When a person battles mental health challenges, it’s not uncommon for them to try to self-medicate instead of seeking help. And even though it might temporarily relieve them of their symptoms, it opens the gate to a much bigger problem – addiction. When you’re addicted to a harmful substance, it can slowly destroy your overall well-being. The substance becomes your priority; you’d do anything to get that hit, even if it ruins your life.

The nicotine in cigarettes, for example, stimulates the release of dopamine, so people might smoke to alleviate the symptoms of depression. Yet, nicotine provides only temporary relief, so those people may develop a recurrent need to smoke, resulting in an addiction.

And while some drugs may temporarily alleviate the effects of a mental illness, they can also aggravate acute and long-term symptoms. For instance, evidence suggests that cocaine use can exacerbate the symptoms of bipolar disorder and lead to the illness’s development.

Cognitive Function


Your cognitive function may decline when you suffer from deteriorating mental health. Depression, for instance, can make it difficult to concentrate or make decisions. Anxiety may trigger racing thoughts, making concentrating on tasks or recalling details difficult. Studies have shown stress to impair memory and the capacity to learn new information. Additionally, chronic stress can harm the brain’s structure, particularly in the areas that regulate memory and emotion regulation.
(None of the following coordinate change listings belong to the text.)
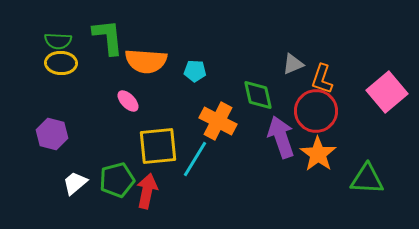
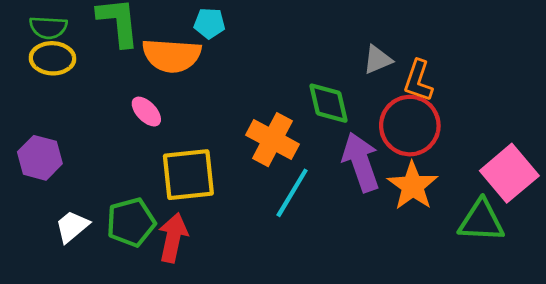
cyan pentagon: (195, 71) -> (209, 23), moved
pink square: (387, 92) -> (509, 173), moved
cyan line: (195, 159) -> (292, 193), moved

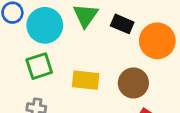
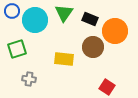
green square: (39, 66) -> (17, 49), moved
brown circle: (133, 83) -> (93, 47), moved

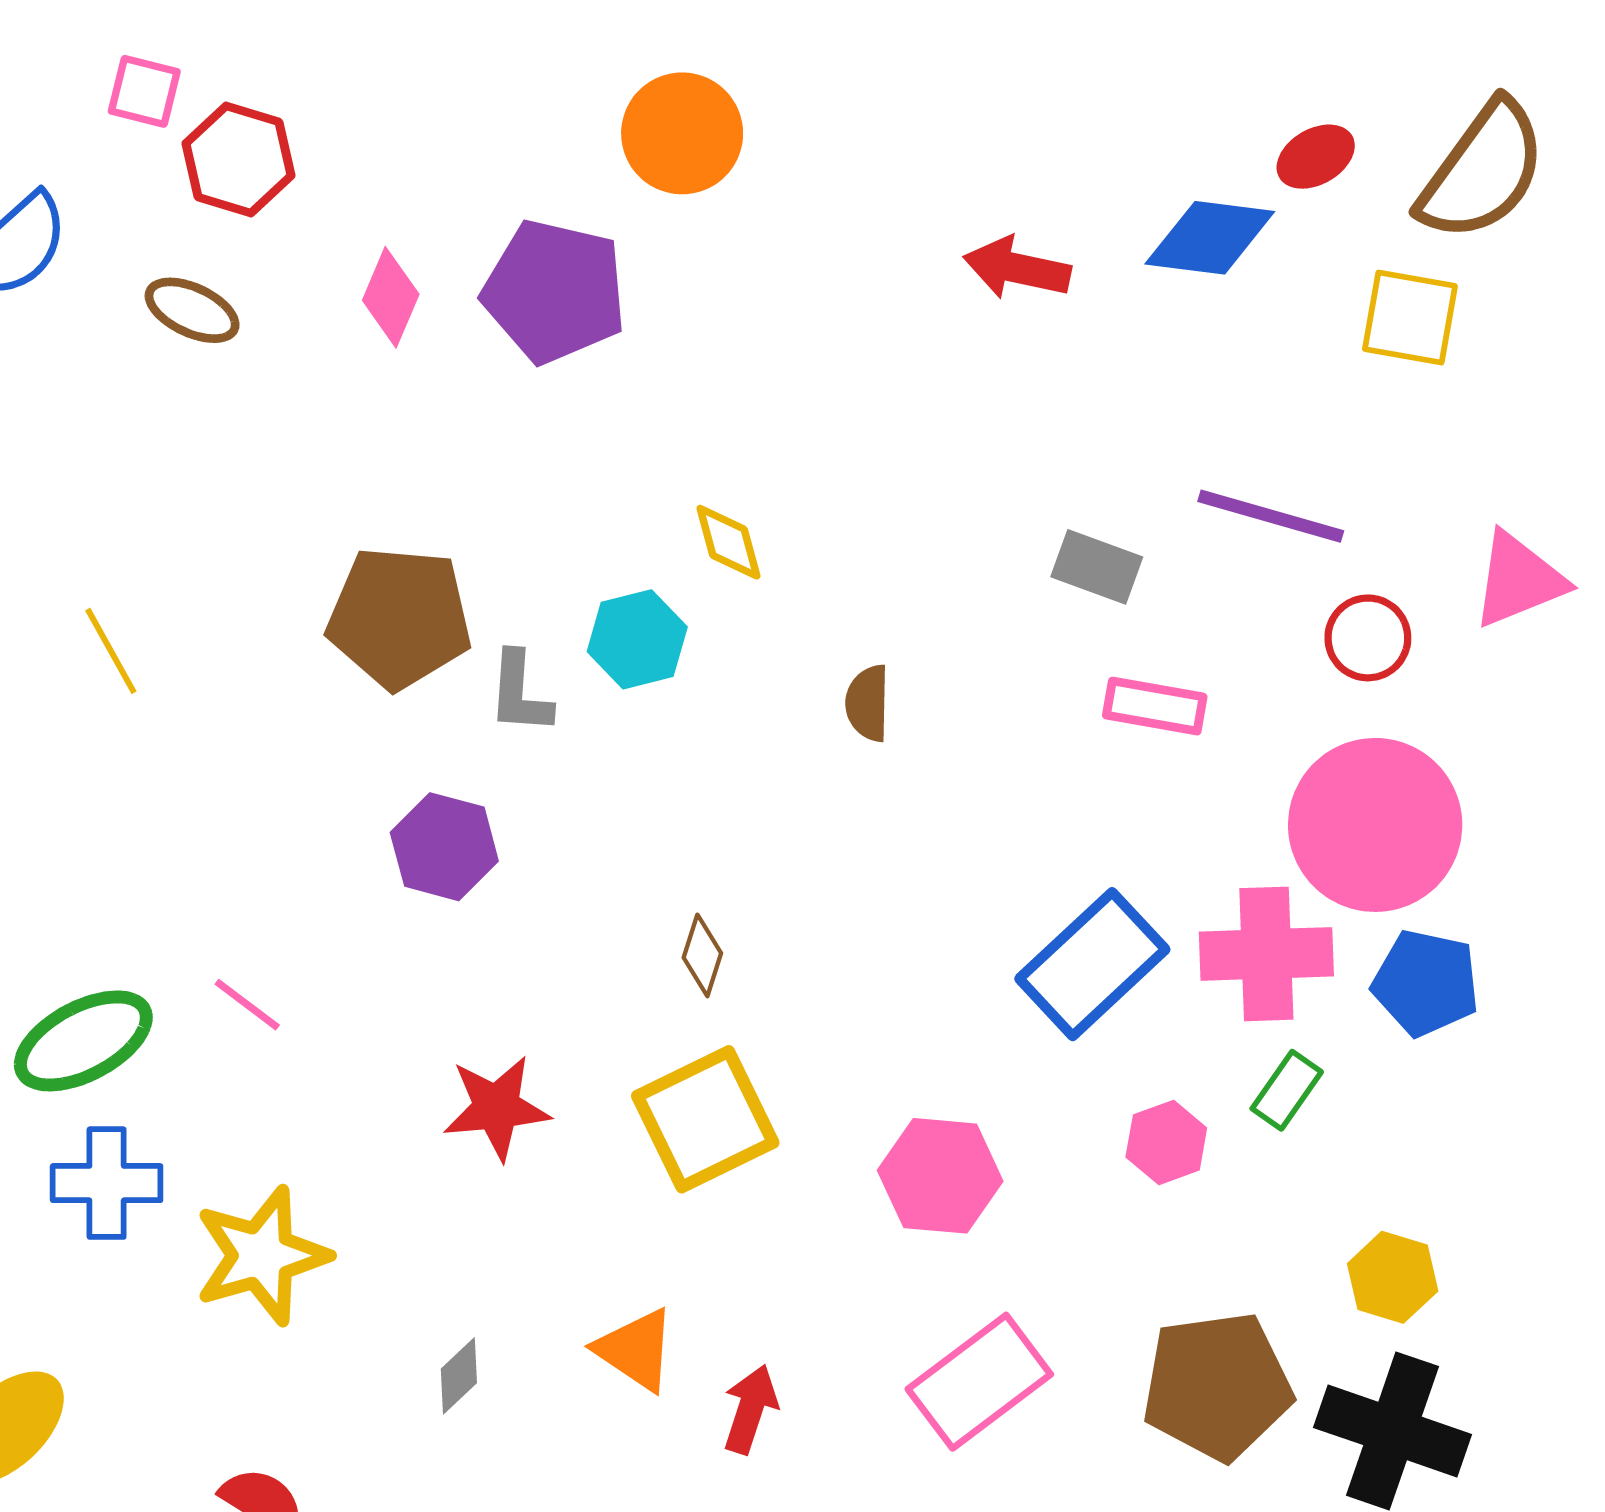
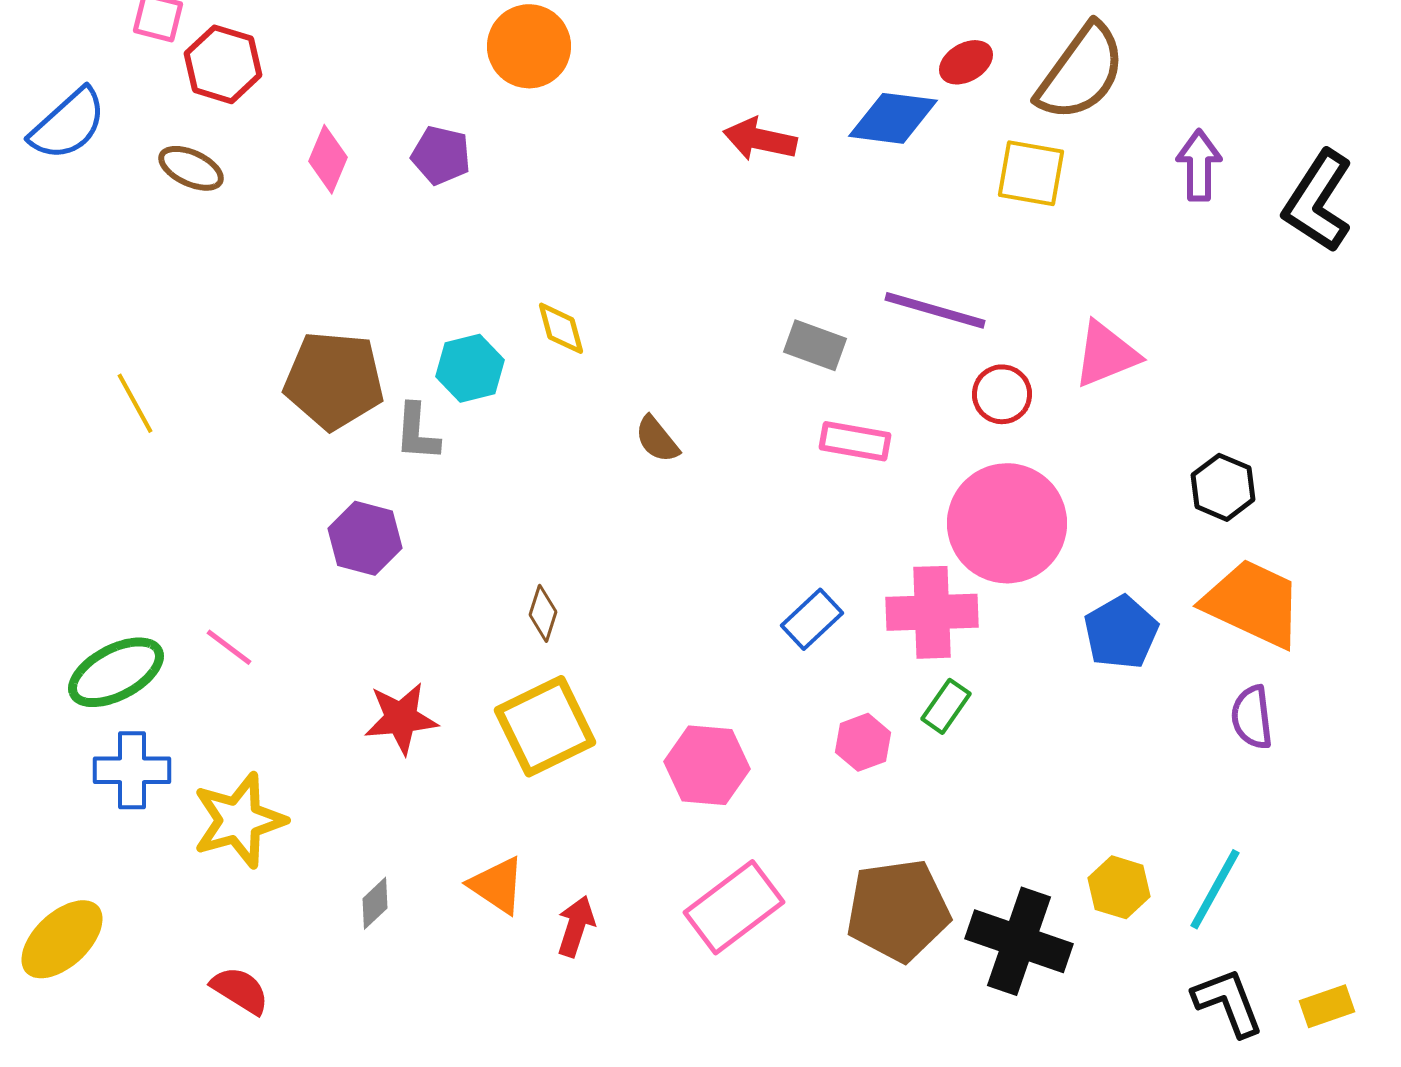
purple pentagon: (555, 291) -> (441, 155), size x0.6
cyan hexagon: (637, 639) -> (470, 368), moved
brown semicircle: (868, 703) -> (657, 439), turned -40
blue rectangle: (1092, 964) -> (812, 619), size x0.6
blue pentagon: (1426, 983) -> (1121, 632), moved, turned 30
yellow hexagon: (1393, 1277) -> (1119, 887), moved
These health issues can impair one’s ability to think, solve problems, and make decisions. If left untreated, mental health issues may give rise to more severe cognitive impairments and even dementia over time.
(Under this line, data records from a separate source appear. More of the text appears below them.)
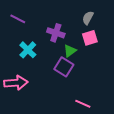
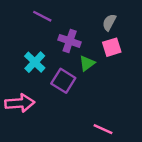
purple line: (18, 19) -> (42, 16), moved
purple square: (64, 67) -> (63, 81), moved

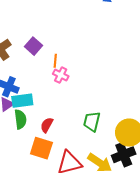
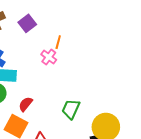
orange line: (55, 61) -> (58, 42), moved

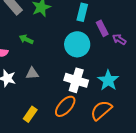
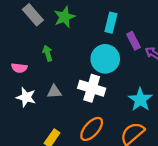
green arrow: (26, 39) -> (48, 53), turned 48
white cross: (76, 80) -> (92, 88), moved

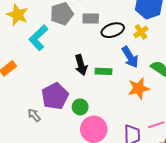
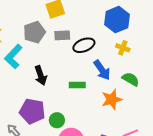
yellow cross: (141, 32) -> (123, 48), moved, turned -32
black arrow: (81, 65) -> (41, 76), moved
purple pentagon: (55, 96) -> (32, 111), turned -30

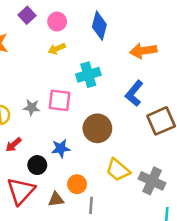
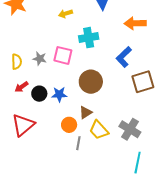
black circle: (37, 165) -> (39, 94), moved
yellow trapezoid: (118, 170) -> (99, 130), moved
brown triangle: (56, 199) -> (86, 112), moved, turned -32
If you want to be healthy and do well in life, there’s something you cannot neglect, and that is your mental health. Failure to acknowledge it can lead to negative consequences that may affect your overall well-being. The cruciality of mental health can’t be ignored, from damaging your relationships with your loved ones to ruining your sleep.

While adopting a healthy way of life can help enhance your physical and mental well-being, some people may need professional assistance to manage their psychological health—which is normal. You can even receive mental health therapy in the privacy of your home.

Positive self-talk is necessary for optimal health, and therapy might assist you in identifying and substituting negative thoughts, actions, and emotions with healthier ones. Therapy, when paired with healthy lifestyle choices, can help you attain good health inside and out. So, start today and make sure your mental health isn’t stopping you from living your best life.